--- REQUIRED ACTION ---
In the entries below, begin at the line that has "< Page précédente" and stop after the line that has "Mudah marah"; output those lines exactly, leaving out pictures.
______________________________
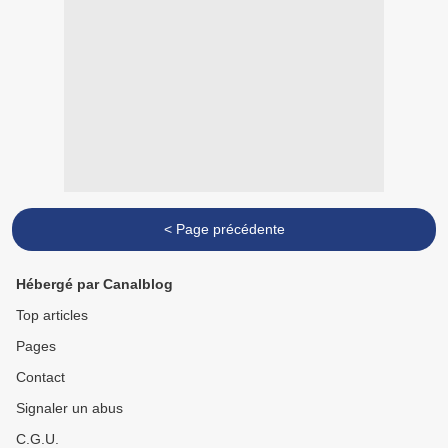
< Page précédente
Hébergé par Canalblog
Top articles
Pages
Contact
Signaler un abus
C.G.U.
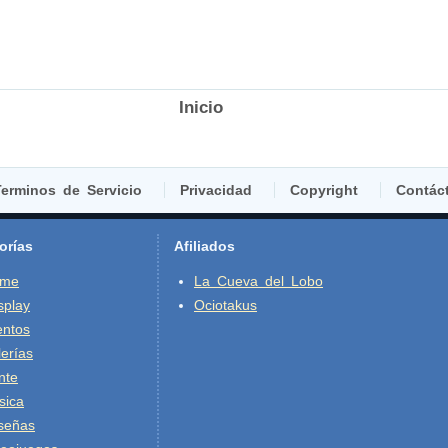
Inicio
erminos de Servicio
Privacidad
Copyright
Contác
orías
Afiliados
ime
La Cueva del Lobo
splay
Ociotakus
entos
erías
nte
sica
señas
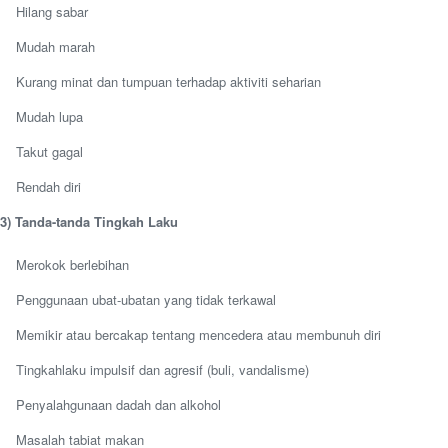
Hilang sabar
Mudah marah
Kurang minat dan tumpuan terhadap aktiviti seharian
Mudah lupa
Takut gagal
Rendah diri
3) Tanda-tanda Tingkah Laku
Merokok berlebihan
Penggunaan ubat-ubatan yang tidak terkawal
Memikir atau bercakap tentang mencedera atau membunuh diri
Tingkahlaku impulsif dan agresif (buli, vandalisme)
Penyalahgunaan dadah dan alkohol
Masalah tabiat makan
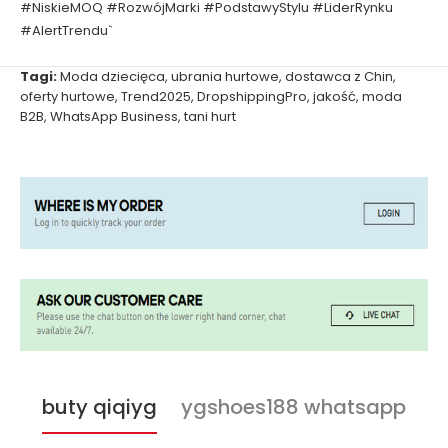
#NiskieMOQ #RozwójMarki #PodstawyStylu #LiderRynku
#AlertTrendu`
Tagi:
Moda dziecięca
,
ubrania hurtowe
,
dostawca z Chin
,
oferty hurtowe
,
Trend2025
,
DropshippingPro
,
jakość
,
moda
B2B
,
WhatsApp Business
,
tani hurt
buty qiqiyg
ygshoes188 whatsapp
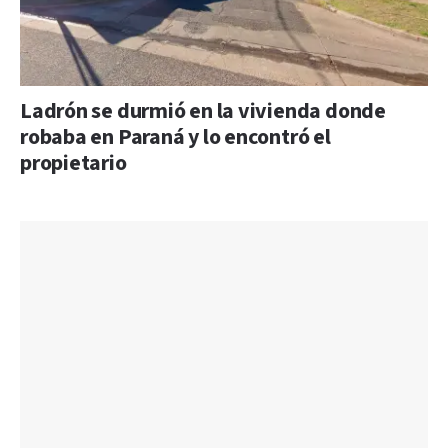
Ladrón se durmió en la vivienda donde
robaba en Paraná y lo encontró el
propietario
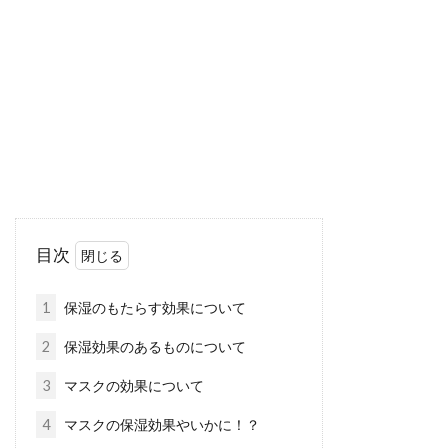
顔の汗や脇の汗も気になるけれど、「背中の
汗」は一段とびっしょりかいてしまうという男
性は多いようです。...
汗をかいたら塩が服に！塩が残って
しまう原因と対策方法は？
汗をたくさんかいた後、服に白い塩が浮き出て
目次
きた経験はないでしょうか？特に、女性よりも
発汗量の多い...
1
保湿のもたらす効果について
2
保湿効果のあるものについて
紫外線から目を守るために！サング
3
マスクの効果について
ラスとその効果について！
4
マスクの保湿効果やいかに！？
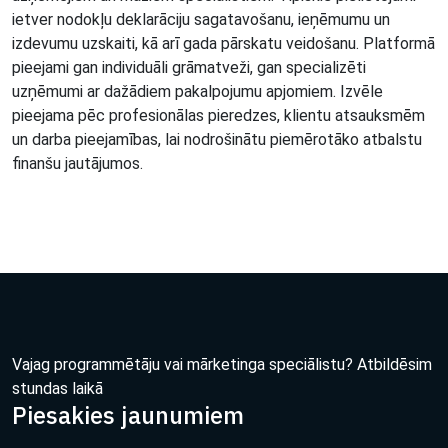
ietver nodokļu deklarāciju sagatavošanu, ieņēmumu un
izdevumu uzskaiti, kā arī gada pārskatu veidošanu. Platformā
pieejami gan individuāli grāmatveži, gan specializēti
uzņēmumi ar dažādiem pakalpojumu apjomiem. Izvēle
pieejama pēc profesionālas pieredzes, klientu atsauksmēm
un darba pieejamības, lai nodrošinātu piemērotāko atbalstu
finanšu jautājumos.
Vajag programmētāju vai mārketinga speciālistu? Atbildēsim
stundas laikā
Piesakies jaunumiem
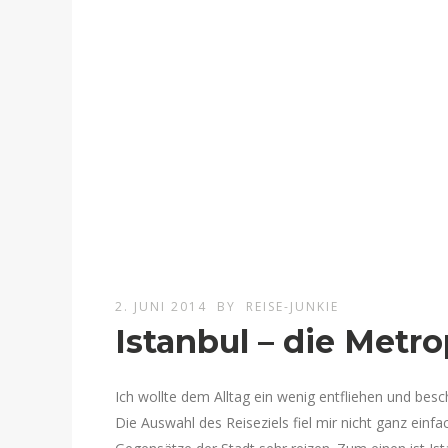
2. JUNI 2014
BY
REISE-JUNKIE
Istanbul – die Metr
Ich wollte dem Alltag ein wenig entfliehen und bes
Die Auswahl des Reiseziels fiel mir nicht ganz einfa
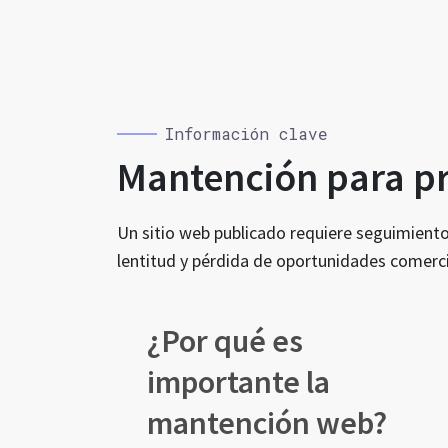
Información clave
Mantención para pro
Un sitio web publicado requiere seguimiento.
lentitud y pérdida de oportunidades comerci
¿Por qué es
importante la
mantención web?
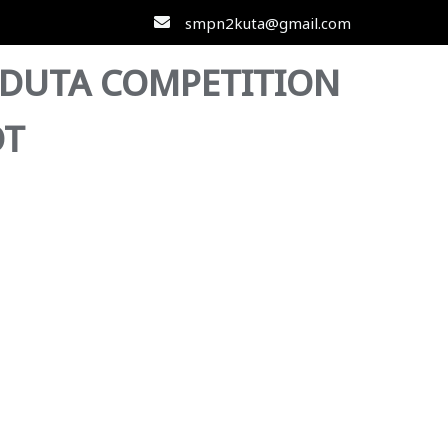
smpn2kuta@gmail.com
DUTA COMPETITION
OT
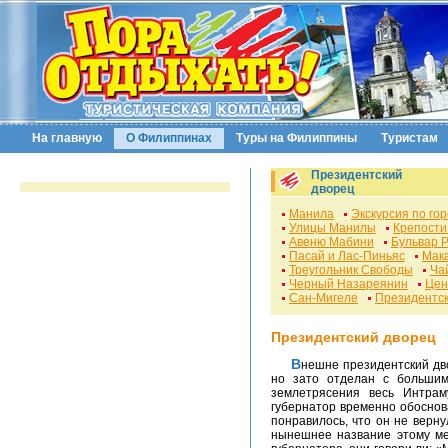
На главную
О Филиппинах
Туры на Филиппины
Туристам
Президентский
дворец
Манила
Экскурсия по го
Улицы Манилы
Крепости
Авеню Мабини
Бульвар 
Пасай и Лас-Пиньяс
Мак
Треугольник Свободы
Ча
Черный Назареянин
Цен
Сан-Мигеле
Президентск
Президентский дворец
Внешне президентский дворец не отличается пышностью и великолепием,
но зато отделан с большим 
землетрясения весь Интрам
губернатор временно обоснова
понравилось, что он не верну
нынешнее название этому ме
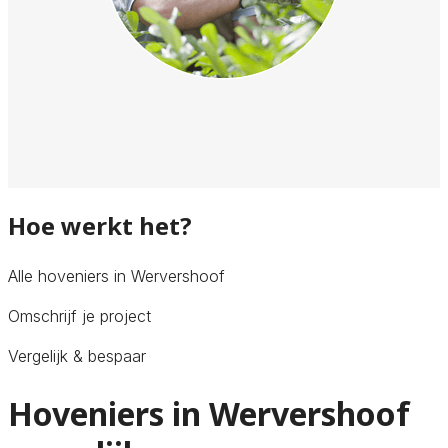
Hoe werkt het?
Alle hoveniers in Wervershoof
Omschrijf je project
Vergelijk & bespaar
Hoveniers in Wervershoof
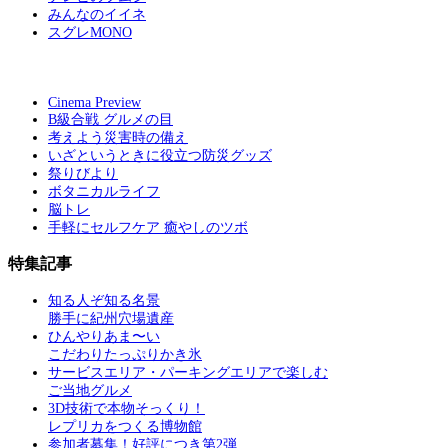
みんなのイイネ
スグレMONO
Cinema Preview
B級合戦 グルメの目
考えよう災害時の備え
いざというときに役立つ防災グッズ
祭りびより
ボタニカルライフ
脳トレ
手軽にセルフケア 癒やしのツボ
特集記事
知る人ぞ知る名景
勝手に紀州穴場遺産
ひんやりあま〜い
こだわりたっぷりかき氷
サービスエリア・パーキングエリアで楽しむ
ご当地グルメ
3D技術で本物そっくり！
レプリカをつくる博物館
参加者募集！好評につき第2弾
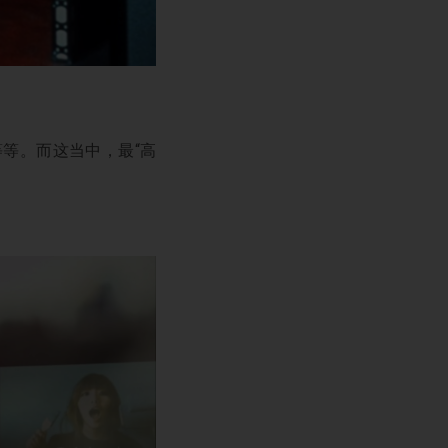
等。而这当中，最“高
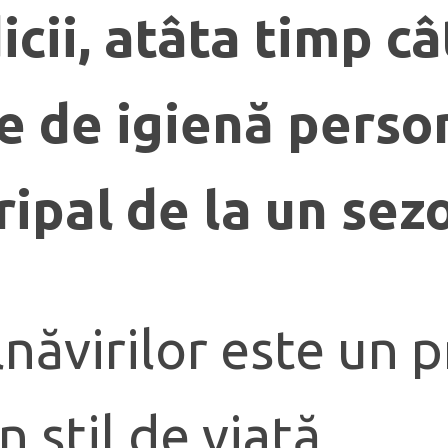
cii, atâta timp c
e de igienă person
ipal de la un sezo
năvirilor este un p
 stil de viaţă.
______________________________
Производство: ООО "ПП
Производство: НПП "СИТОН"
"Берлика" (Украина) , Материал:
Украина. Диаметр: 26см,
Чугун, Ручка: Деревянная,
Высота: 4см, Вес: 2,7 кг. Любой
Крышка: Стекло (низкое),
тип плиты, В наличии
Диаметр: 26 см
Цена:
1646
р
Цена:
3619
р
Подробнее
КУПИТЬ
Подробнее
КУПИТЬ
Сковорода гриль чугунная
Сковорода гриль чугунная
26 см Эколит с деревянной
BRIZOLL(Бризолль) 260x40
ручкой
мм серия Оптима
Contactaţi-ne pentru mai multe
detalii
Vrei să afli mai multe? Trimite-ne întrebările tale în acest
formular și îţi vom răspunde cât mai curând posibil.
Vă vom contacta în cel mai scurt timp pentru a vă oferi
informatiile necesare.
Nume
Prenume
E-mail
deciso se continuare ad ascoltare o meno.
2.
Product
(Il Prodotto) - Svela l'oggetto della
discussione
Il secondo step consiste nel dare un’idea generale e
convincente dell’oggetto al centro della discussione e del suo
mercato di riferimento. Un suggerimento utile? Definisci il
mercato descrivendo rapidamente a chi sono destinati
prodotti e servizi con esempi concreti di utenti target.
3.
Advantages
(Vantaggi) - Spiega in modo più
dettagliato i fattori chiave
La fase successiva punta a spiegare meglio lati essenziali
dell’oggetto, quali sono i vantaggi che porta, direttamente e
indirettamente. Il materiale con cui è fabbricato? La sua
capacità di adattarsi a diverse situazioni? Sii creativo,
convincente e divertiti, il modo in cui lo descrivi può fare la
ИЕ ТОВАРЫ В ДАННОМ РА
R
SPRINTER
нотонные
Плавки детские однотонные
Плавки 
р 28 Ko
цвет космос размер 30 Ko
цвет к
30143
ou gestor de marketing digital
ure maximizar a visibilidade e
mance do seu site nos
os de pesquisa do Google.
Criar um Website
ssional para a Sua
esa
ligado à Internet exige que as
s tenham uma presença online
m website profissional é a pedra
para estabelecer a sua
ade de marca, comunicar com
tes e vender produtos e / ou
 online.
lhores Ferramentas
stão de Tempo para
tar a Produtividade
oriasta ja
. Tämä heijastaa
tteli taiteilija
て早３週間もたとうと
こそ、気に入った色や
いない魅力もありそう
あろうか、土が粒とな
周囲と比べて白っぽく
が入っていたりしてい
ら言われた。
______________________________
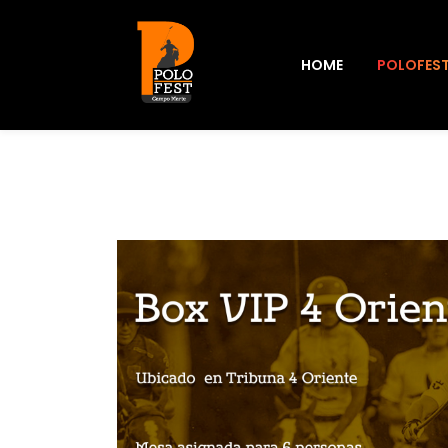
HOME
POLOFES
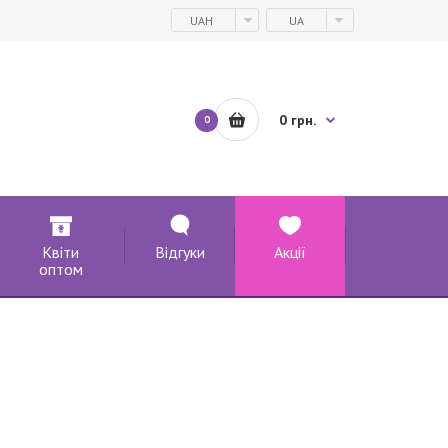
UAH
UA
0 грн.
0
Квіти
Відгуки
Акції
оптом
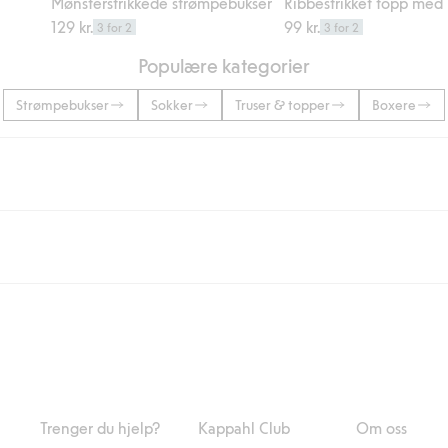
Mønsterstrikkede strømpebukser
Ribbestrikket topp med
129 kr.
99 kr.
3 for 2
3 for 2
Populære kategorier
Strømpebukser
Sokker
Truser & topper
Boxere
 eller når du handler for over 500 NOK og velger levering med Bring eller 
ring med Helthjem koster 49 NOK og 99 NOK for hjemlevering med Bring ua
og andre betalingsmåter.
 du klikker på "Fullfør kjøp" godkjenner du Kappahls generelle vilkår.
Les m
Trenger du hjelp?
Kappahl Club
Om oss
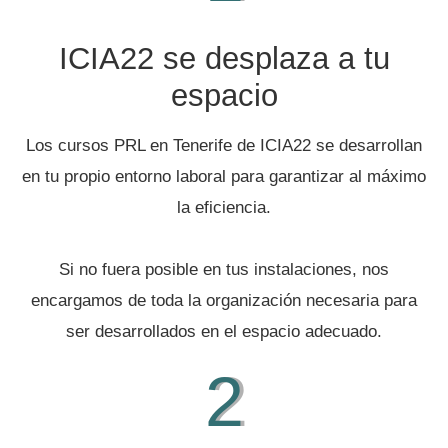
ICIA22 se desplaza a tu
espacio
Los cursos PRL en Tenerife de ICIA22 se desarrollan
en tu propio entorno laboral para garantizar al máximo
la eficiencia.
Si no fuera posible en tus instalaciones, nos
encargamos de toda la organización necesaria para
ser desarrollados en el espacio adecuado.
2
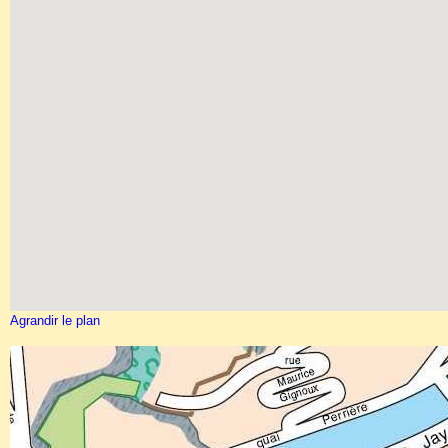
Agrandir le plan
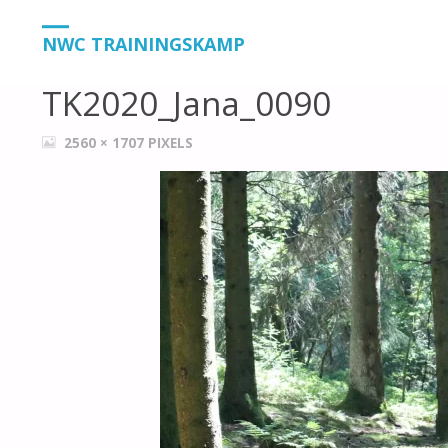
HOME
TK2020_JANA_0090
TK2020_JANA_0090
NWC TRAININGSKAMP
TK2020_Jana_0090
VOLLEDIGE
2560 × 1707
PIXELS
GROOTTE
______________________________
--- WORKED SOLUTION ---
< Page précédente
Hébergé par Canalblog
Top articles
Pages
Contact
Signaler un abus
C.G.U.
Inicio
erminos de Servicio
Privacidad
Copyright
Contác
orías
Afiliados
ime
La Cueva del Lobo
splay
Ociotakus
entos
erías
nte
sica
señas
Hilang sabar
Mudah marah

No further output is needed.